As you can see, for the first 24 months are so there is almost no difference between the curves for fludarabine (lower curve) and chlorambucil (higher curve). The curves diverge a bit in the middle period but by 72 months they are both roughly the same, with slightly less than 45% of the patients surviving. Please bear in mind these are significantly older patients with more comorbidities than one would expect in a younger group. Your mileage may vary.

Putting it all together..

Here are some quotes from the authors themselves:

  1. This trial is the largest randomized study in an elderly CLL patient cohort.
  2. The median age of 70 years is approximately five years older than in most previous clinical trials and represents a different patient population in CLL.
  3. Without a question the fludarabine arm got much higher overall response rate and higher percentage of complete responses (CRs).
  4. But the better overall response rate and complete remission rate with fludarabine did not translate into a longer progression-free survival.
  5. This result is likely to have some impact on the general practice of CLL therapy.

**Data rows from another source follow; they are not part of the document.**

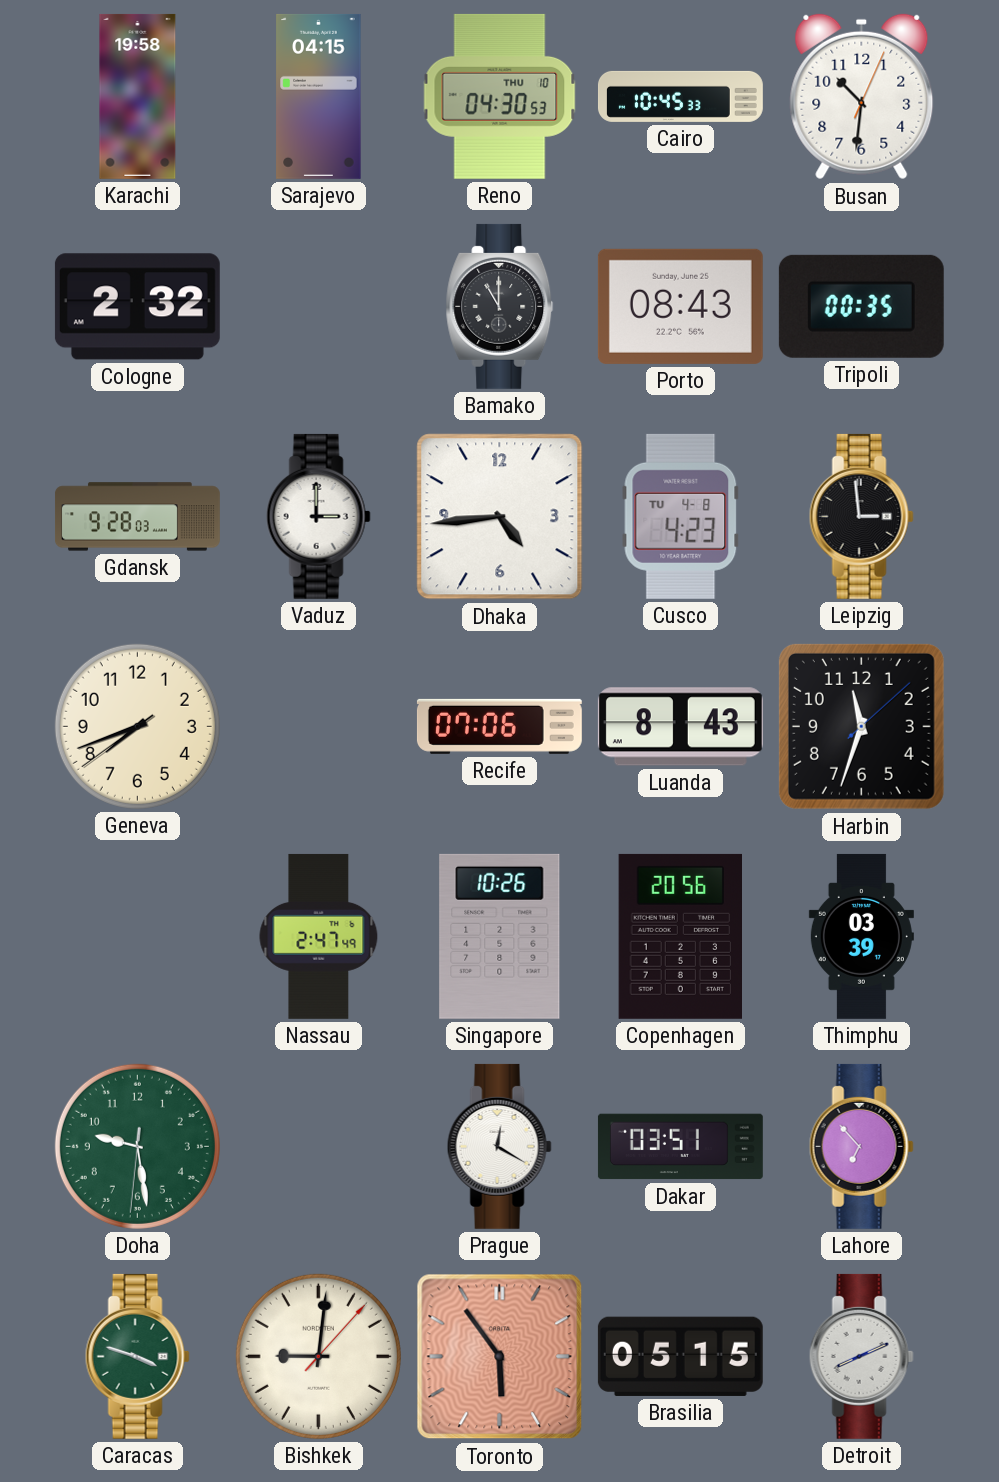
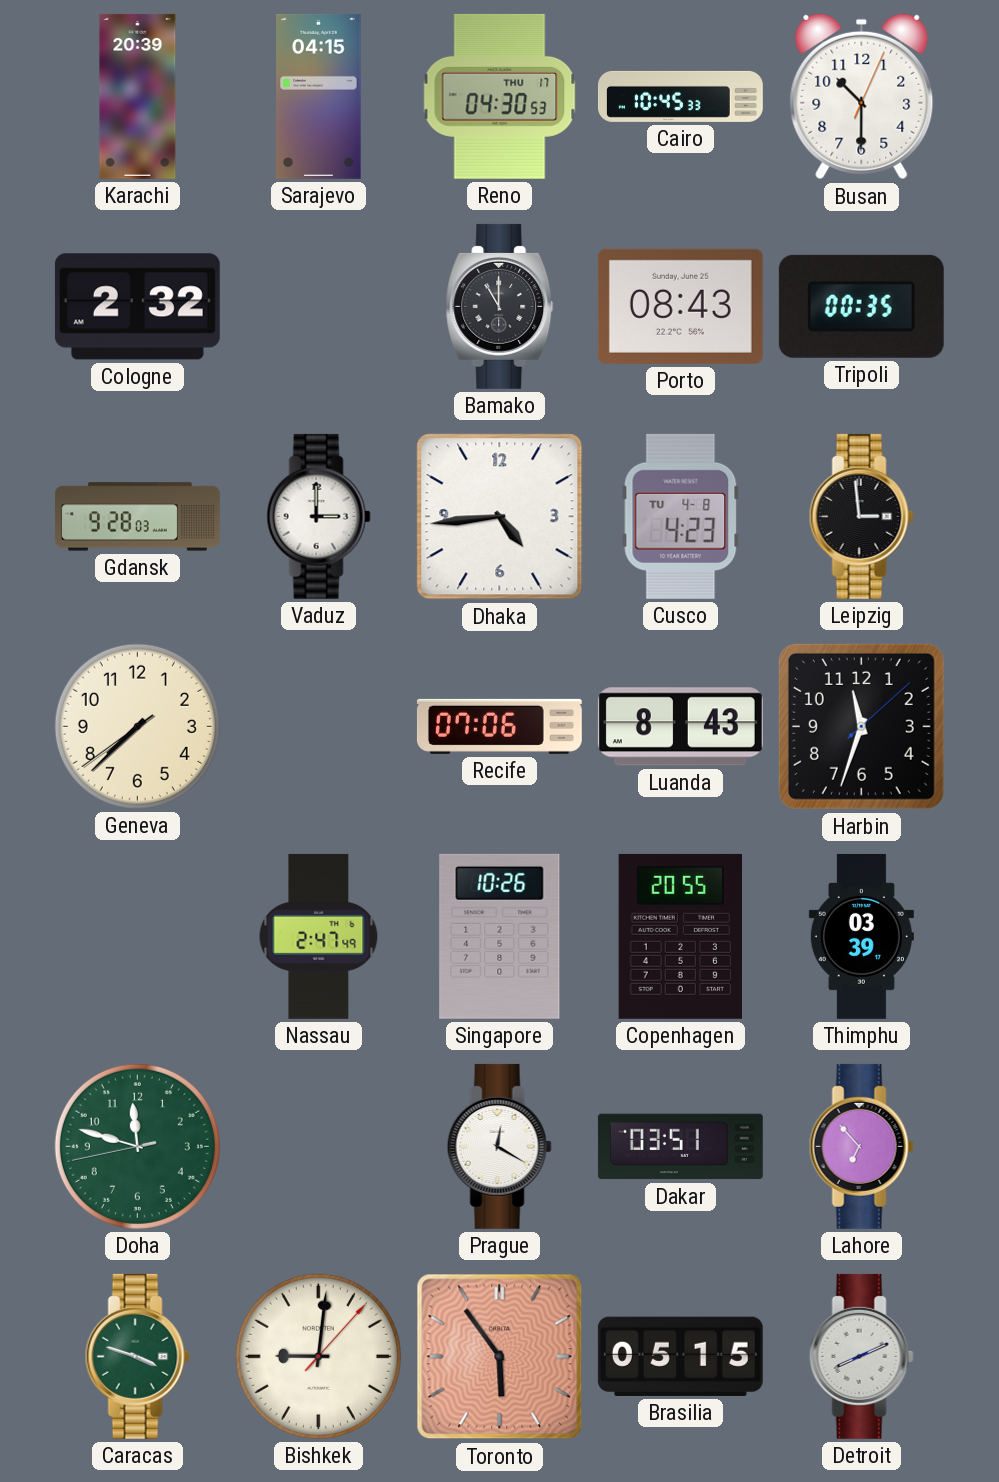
Karachi: 19:58 -> 20:39
Reno date: THU 10 -> THU 17
Busan: 10:31 -> 10:30
Geneva: 7:41 -> 7:37
Copenhagen: 20:56 -> 20:55
Doha: 9:28 -> 11:47
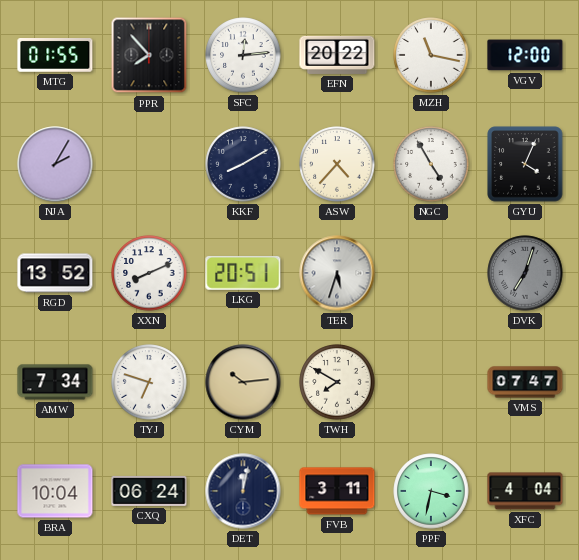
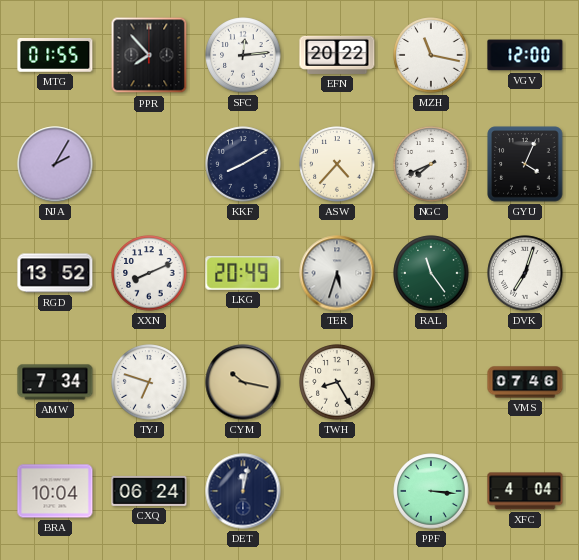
NGC: 4:55 -> 7:41
LKG: 20:51 -> 20:49
RAL: none -> 11:24
DVK dial: grey -> white
CYM: 10:14 -> 10:17
TWH: 7:50 -> 8:25
VMS: 07:47 -> 07:46
FVB: 3:11 -> none
PPF: 3:32 -> 3:16
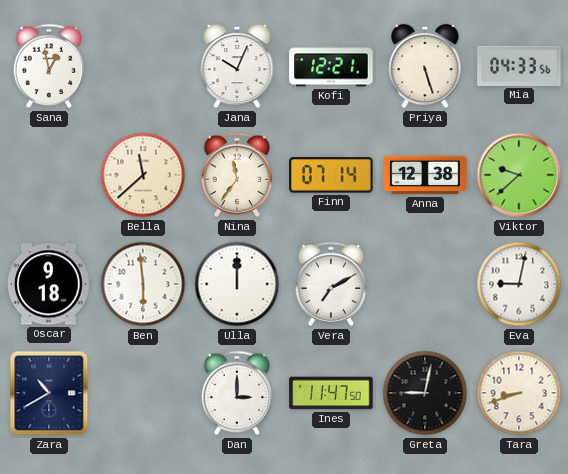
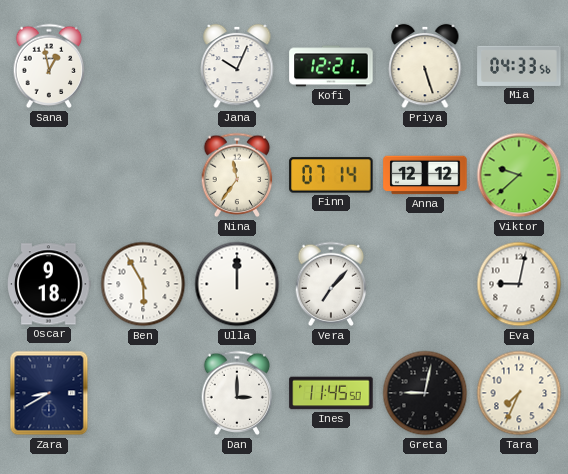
Bella: 11:38 -> none
Anna: 12:38 -> 12:12
Ben: 5:59 -> 5:55
Vera: 7:10 -> 7:07
Zara: 10:40 -> 8:40
Ines: 11:47 -> 11:45
Tara: 8:42 -> 7:34
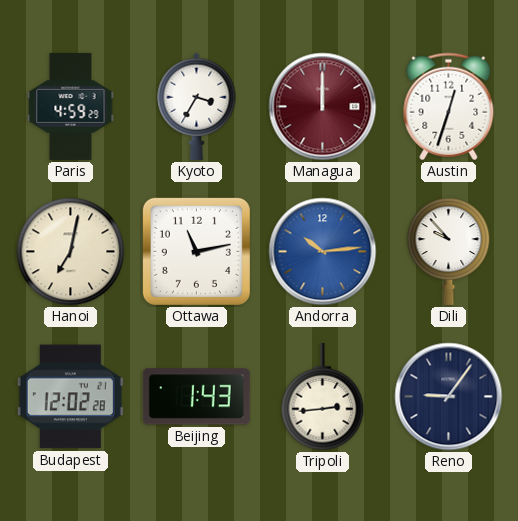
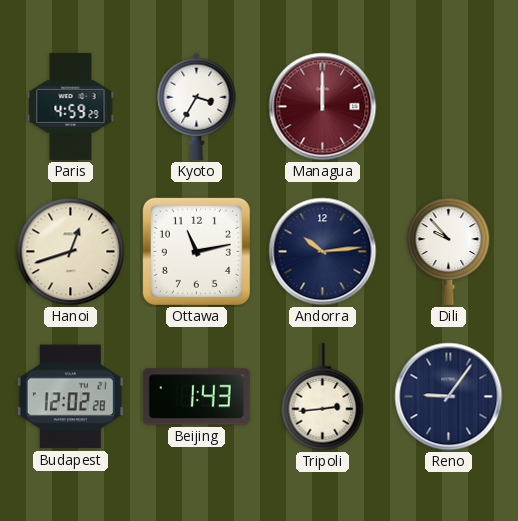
Austin: 12:33 -> none
Hanoi: 7:02 -> 12:42
Andorra dial: blue -> navy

No kidding! The modern “gold standard” is not all that much better than the old standby when it comes to long term survival or lasting remissions. But good old chlorambucil is not all that much gentler and kinder either. Take your pick.

As I said in my opening paragraphs, this is not a sexy study or one that will generate a lot of chatter in the research community. But it is solid work like this that is important to us chickens as we make life and death therapy decisions. All of us face very individual choices depending on medical, financial and family situations. One choice does not fit all, and the only right decision for you is the one that you make, that feels right to you and your family. All I can do is provide credible information on which you can hope to make sensible decisions.

But I think it is good to know that if you are not exactly a spring chicken and have more than your share of other health problems, you need not feel underprivileged if you have to “make-do” with taking a few little brown pills of chlorambucil to control your CLL, rather than getting the new-fangled fludarabine. Not a bad thing to know as you make tough choices.